In what turned out to be an exhilarating title game, Kris Jenkins became a tournament legend by hitting a buzzer beater to give Villanova its 2nd national championship in school history. Just one possession prior, Marcus Paige hit an improbable game-tying 3-pointer that knotted the game at 74. But for a college basketball season characterized by wacky unpredictability, the final sequence was a fitting end.
Jenkins on the final shot: “When Arch threw the ball, one-two step. Shoot ‘em up, sleep in the streets.’”
Taking a look back at the game, there were a few things that stood out in Villanova’s victory over the Tarheels:
One of the main factors that sealed North Carolina’s fate was slowing the game down after halftime, which played right into Villanova’s hand. Roy Williams’ teams always push the ball in transition, and the Tar Heels did just that in the first half even when Villanova employed the 1-2-2 trap. At first, the UNC’s guards broke the press fairly easily, leading to a sometimes scrambled Villanova defense that gave up open 3’s and alley-oops. But after the half, that all seem to disappear. A lot of that is on the coaching staff, and I’m interested to know why they didn’t continue going downhill.
The entry pass is really a lost art:
Charles Barkley made a great point at the half. He suggested that UNC be more patient on offense and look to exploit mismatches in the post. Villanova was confident in their trademark halfcourt 1-5 switching, which often guards on Brice Johnson, Kennedy Meeks, Isaiah Hicks, and even Joel James. Carolina was unable to take advantage of those matchups, which is quite unacceptable. Part of the reason Villanova was successful in gumming up the paint was North Carolina’s lackluster 3-point shooting ability.
Booth stepped up:
Last year, Grayson Allen saved Duke from defeat, as he provided a punch of energy and scoring that the team lacked. This year, Phil Booth did that exact same thing for Villanova, posting 20 points on 6-7 shooting from the field. Booth went through an early season slump that took a toll on his shooting percentages, but he never got down on himself and persevered. He started shooting better at the end of the season, and it all culminated in a championship performance.
Regression to habits:
Before the game, many expected both teams to play to their strengths. North Carolina, the bigger team, was to dominate on the boards and get most of their points in the paint, as they aren’t a good 3-point shooting team. Villanova, armed with a guard heavy roster, was expected to space the floor, hit 3’s, or drive to the bucket.
In the opening half, however, both team’s did the opposite of expectations. Villanova, a team which is normally fundamentally sound, looked rattled, coughing up the ball and missing easy layups. Even Kris Jenkins got in early foul trouble, which could have had serious consequences. Nonetheless, they Wildcats actually scored more points in the paint than UNC while the Tar Heels shot 7-9 from deep.

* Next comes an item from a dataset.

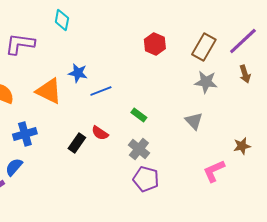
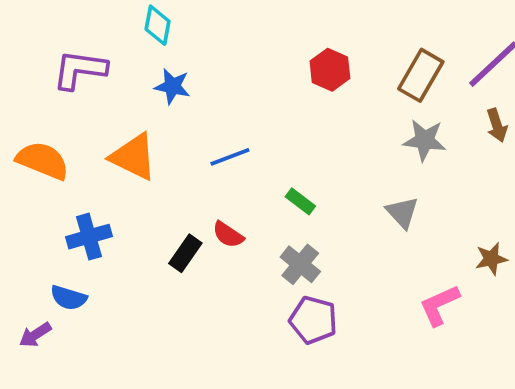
blue star: (78, 73) -> (172, 86), moved
blue semicircle: (14, 167) -> (69, 298), turned -114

The 2nd half, Villanova proved to be the more disciplined and tougher team as they have been all season. You could see the experienced teaching they receive from coach Wright. They took care of the ball, kept their pivot, and locked in on defense. Meanwhile Brice Johnson was nowhere to be found, as he had been in previous games. UNC lost their composure and the lead. Even though they made a comeback, it was too late.